Papers by Author: Jeong Hoon Ko

Abstract: Structural SiC (α-type) is believed to be widely applied in hostile environments such as high-temperature, high-corrosive applications in the semiconductor industries due to its superior thermo-physical and mechanical properties. However, the extremely high hardness and brittleness of SiC makes hole drilling difficult by the conventional mechanical drilling (CMD) technique. Laser can be used to drill SiC; but the resultant holes are often tapered and uneven, with tendency for microcracks and thermal damage to occur at the hole entry due to the high thermal shock from the laser. This paper reports on the experimental results of a sequential laser-mechanical drilling (LMD) technique for drilling α-SiC. At first, an Nd:YAG laser was used to drill a series of pilot holes on a 3 mm thick SiC plate. Then a diamond-coated carbide drill was sequentially applied to these holes to obtain desired hole diameter of 0.5 mm. A number of through holes on SiC (aspect ratio: 6) were successfully obtained using this approach. The quality of the drilled holes were assessed in terms of the entrance and exit sizes and conditions, hole taper angle, hole edge shapes, and microcracks. Finally, comparisons of the LMD performances were also made against the holes predrilled by the laser itself and holes of the similar size drilled separately with the CMD technique. The experiment results show that the proposed drilling approach can effectively drill α-SiC ceramics.

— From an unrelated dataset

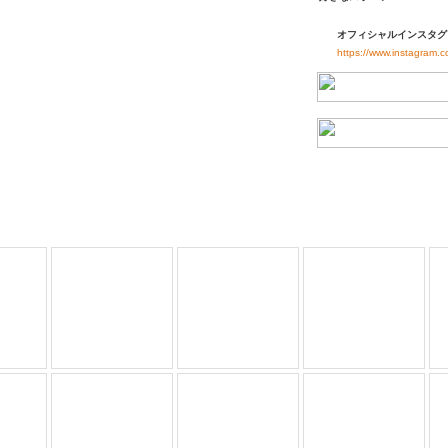
オフィシャルインスタグ
https://www.instagram.c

Abstract: One-directional ultrasonic vibration assisted milling system is designed and its performance is investigated in terms of machined surface quality under 135,000 rpm. The ultrasonic vibration generator excites the workpiece with a frequency around 40 kHz and amplitude of a few micro meters. The milling tool’s cutting speed is controlled by an air-bearing spindle system. Both feed-directional and cross-feed directional ultrasonic vibration assistance are considered in order to understand the mechanism of ultrasonic vibration assistance for surface roughness generation. A comparison is done on a milled surface which is generated with and without ultrasonic vibration assistance. The experimental results show that ultrasonic vibration assistance can improve the machined surface quality which depended on the cutting edge radius and the feed per tooth.